Search code examples
python-3.xpandascsvscikit-learnlogistic-regression

Keeping or not keeping header in the CSV for training


Is it always required to remove the header from an imported CSV for training?

This is what I have...

raw_data_df = [pd.read_csv(
            file, header=None, skiprows=[0], low_memory=False) for file in input_files]
train_data_df = pd.concat(raw_data_df)

We used header=None and skiprows=[0] when skipping the header, and we pass it to LogisticRegression().fit()

Or is it better for keeping the header?


Solution

  • If the headers in all files are all equal, then you can keep them.
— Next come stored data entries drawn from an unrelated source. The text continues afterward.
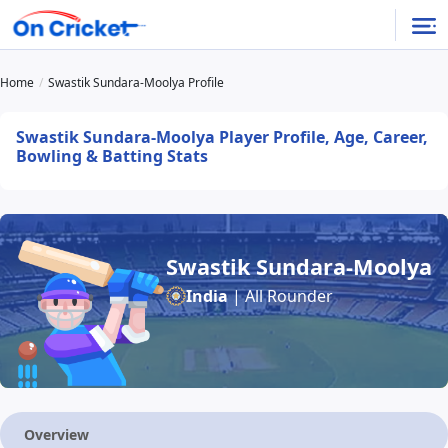
Home
Swastik Sundara-Moolya Profile
Swastik Sundara-Moolya Player Profile, Age, Career,
Bowling & Batting Stats
Swastik Sundara-Moolya
India
| All Rounder
Overview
Or you only keep the header of the first file.

    The advantage of having a header is that when you run the logistic regression, you can easily find out which coefficients belong to which column names (and so which coefficients are most important).

    For example:

    import numpy as np
    import pandas as pd
    from sklearn.linear_model import LogisticRegression
    
    lr = LogisticRegression()
    lr.fit(X_train, y_train)
    
    df_lr_coef = pd.DataFrame({
        'features': lr.classes_, 
        'coefficients': lr.coef_,
        'coef_abs': np.abs(lr.coef_),
    }).sort_values(by='coef_abs', ascending=False)